Thanks, again, for your valuable advice, and I do understand if you are too busy to deal with all of these sorts of questions.
Have a great weekend. Take care, Darwin
Well, Darwin, yes, I am busy. And seriously contemplating retiring from retirement! But let me give you, and everyone else some words of wisdom.
Fly over Panama from David to Panama City and you will see that most of the country is mountainous jungle, rain forest, farm land of all altitudes. 99% is quite safe. We’re about 9 degrees off the Equator so … it is hot and tropical. But as you go up to higher altitudes it gets very temperate and, at least for my taste, pleasant. There are tons of properties you can buy in the mountains, quite safe, great for grazing cattle or farming, and cheap … however they may be hours on dirt roads from any real center of civilization. Just depends on what you want … what you are looking for … and what you are willing to pay.

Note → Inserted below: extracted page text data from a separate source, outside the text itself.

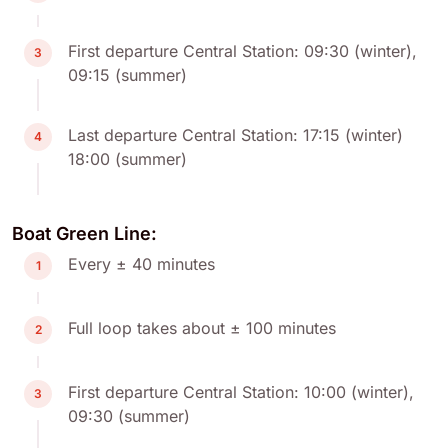
First departure Central Station: 09:30 (winter),
3
09:15 (summer)
Last departure Central Station: 17:15 (winter)
4
18:00 (summer)
Boat Green Line:
Every ± 40 minutes
1
Full loop takes about ± 100 minutes
2
First departure Central Station: 10:00 (winter),
3
09:30 (summer)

I no longer “sell” Panama as cheap, because in many ways it isn’t cheaper, although in other ways it is cheaper, depending on where you are coming from. The message is YOU CAN LIVE BETTER FOR LESS IN PANAMA! Again, how much less depends on where you are coming from and what your expectations are for your standard of living.
So, my advice, dear Darwin …
1. Don’t leave the research to your wife! Get involved and do the research. The people who move here, and leave rather quickly, are folks who got this whim, or dream to go to Panama and never bothered to take the time and do the research.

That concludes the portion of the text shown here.